Work request:
Leave every image behind and restate the data word for word.

(Source data)
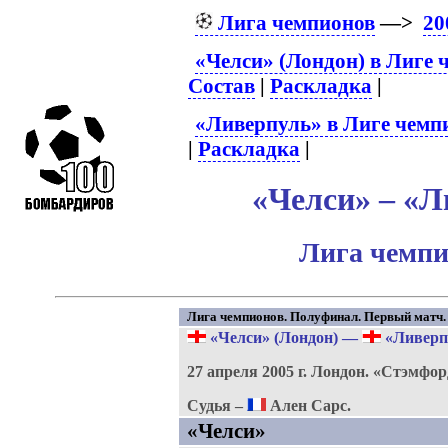
Лига чемпионов
—>
20
«Челси» (Лондон) в Лиге 
Состав
|
Раскладка
|
«Ливерпуль» в Лиге чемп
|
Раскладка
|
«Челси» – «Л
Лига чемпи
Лига чемпионов. Полуфинал. Первый матч.
«Челси» (Лондон)
—
«Ливерп
27 апреля 2005 г.
Лондон.
«Стэмфор
Судья –
Ален Сарс.
«Челси»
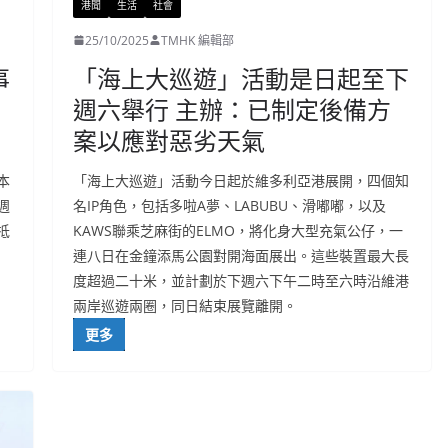
港聞
生活
社會
25/10/2025
TMHK 編輯部
事
「海上大巡遊」活動是日起至下
週六舉行 主辦：已制定後備方
案以應對惡劣天氣
本
「海上大巡遊」活動今日起於維多利亞港展開，四個知
週
名IP角色，包括多啦A夢、LABUBU、滑嘟嘟，以及
抵
KAWS聯乘芝麻街的ELMO，將化身大型充氣公仔，一
連八日在金鐘添馬公園對開海面展出。這些裝置最大長
度超過二十米，並計劃於下週六下午二時至六時沿維港
兩岸巡遊兩圈，同日結束展覽離開。
更多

Solution to the exercise:
Лига чемпионов
—>
20
«Челси» (Лондон) в Лиге 
Состав
|
Раскладка
|
«Ливерпуль» в Лиге чемп
|
Раскладка
|
«Челси» – «Л
Лига чемпи
Лига чемпионов. Полуфинал. Первый матч.
«Челси» (Лондон)
—
«Ливерп
27 апреля 2005 г.
Лондон.
«Стэмфор
Судья –
Ален Сарс.
«Челси»
港聞
生活
社會
25/10/2025
TMHK 編輯部
事
「海上大巡遊」活動是日起至下
週六舉行 主辦：已制定後備方
案以應對惡劣天氣
本
「海上大巡遊」活動今日起於維多利亞港展開，四個知
週
名IP角色，包括多啦A夢、LABUBU、滑嘟嘟，以及
抵
KAWS聯乘芝麻街的ELMO，將化身大型充氣公仔，一
連八日在金鐘添馬公園對開海面展出。這些裝置最大長
度超過二十米，並計劃於下週六下午二時至六時沿維港
兩岸巡遊兩圈，同日結束展覽離開。
更多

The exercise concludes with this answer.